I don’t buy more than I can cook, and I don’t cook more than we can eat. Once you’ve got that sorted out, the amount of wasted food is usually minimal.
That’s my problem. I’ve never figured out how to cook for X number of people.
(I just made my first batch of Leftover Soup. Took all of 5 minutes - dumped some leftover chicken, leftover blackeyed peas, leftover Chinese takeout vegetables and 2 florettes of leftover broccoli. Added 2 quarts of chicken stock. We’ll see what happens in half an hour when it’s all warm!)
That reminds me of an episode of Malcom and the Middle, that I some how remember after all this time. His family is sitting down for dinner, and he does an aside to the camera.
Paraphrased, “At the end of the week, my mom makes a casserole of all the leftovers from the week. See, the top was yesterdays meatloaf, the second layer was macaroni, then Mondays, Sundays… Oh no, it has finally happened! This weeks leftover casserole was made from last weeks leftover casserole!”
I’m reminded of A Tree Grows in Brooklyn and the mother, Katie’s, philosophy on wasting food. She gives both of her children a cup of coffee with cream for lunch, but Francie, the protagonist, never drinks it. She simply wraps her free hand around the cup to keep warm, smelling the coffee, and pours it down the sink after she’s done eating.
When her aunts mention this to Katie, Katie tells them that it makes her feel less poor allowing Francie to waste at least SOMETHING.
My parents cannot throw away food. They can’t even throw away coffee. Seriously, if there’s coffee left over they put it in the fridge and microwave it later. That’s some nasty tasting coffee!
We were never encouraged to clear our plates, but we were encouraged to only take as much as we thought we’d eat. It didn’t get as bad as Farmwoman who had to eat the same stuff the next day (although we did get that if we refused to eat our vegtables or something), but we were reprimanded for taking more than we could eat.
Saturday was grocery shopping day, so on weekends we’d have good meals with all fresh ingredients. As it got later in the week, we got into leftovers. By the time Thursday rolled around, my parents got very creative about combining various leftovers that by themselves weren’t enough to make a meal. Sheesh, I used to dread the nasty potoato pancakes made out of leftover mashed pototos with all kinds of other leftover vegtables stuck inside. That was awful stuff! I won’t horrify you with a description of some of the soup from leftovers I was subjected to!
Neither of my parents were ever poor. My father’s family was quite well off. My mother’s family wasn’t quite so wealthy, but they weren’t poor by any stretch. They just hate waste. My entire extended family is the same way.

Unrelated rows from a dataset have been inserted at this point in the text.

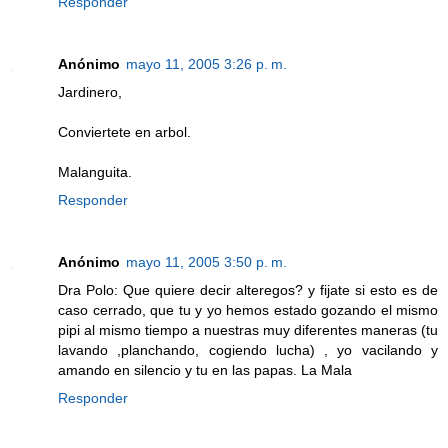
Responder
Anónimo
mayo 11, 2005 3:26 p. m.
Jardinero,
Conviertete en arbol.
Malanguita.
Responder
Anónimo
mayo 11, 2005 3:50 p. m.
Dra Polo: Que quiere decir alteregos? y fijate si esto es de
caso cerrado, que tu y yo hemos estado gozando el mismo
pipi al mismo tiempo a nuestras muy diferentes maneras (tu
lavando ,planchando, cogiendo lucha) , yo vacilando y
amando en silencio y tu en las papas. La Mala
Responder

They can’t throw out clothing, appliances, or furniture either. My mother has an attic and basement full of stuff she’s sure someone in the family will use sometime. It was great when we were starting out because we had a bunch of stuff to choose from. But now we’re all pretty much established and I don’t know how she’s going to get rid of all that stuff. I still get calls from my mother asking if I’m sure I don’t need her old VCR or computer from 1993. And my sister in law gets boxes of our old clothes as her kids grow up. Some of it they can use, but I doubt my niece will be sporting my old parachute pants anytime soon!
I have some “food issues” I guess you’d call them. My husband eats leftovers, I do not. I will not. If they don’t get eaten within a few days by him or my son, they go in the trash. When I cook, I try very hard to cook only as much as we will likely finish that day but if it’s a roast or something along those lines, we end up with leftovers.
The soup turned out well, by the way. A little sweet, because the chicken was cooked in lemon and honey. I think I’ll add a little vinegar and some cayenne today to make it more “hot and sour” soupy. It definitely has “Chinese” overtones due to the sauce from the veggies.
There are foods for which I’d have deliberately done that, so long as I could heat them up in the microwave the next morning. I love leftover pizza or Chinese food for breakfast.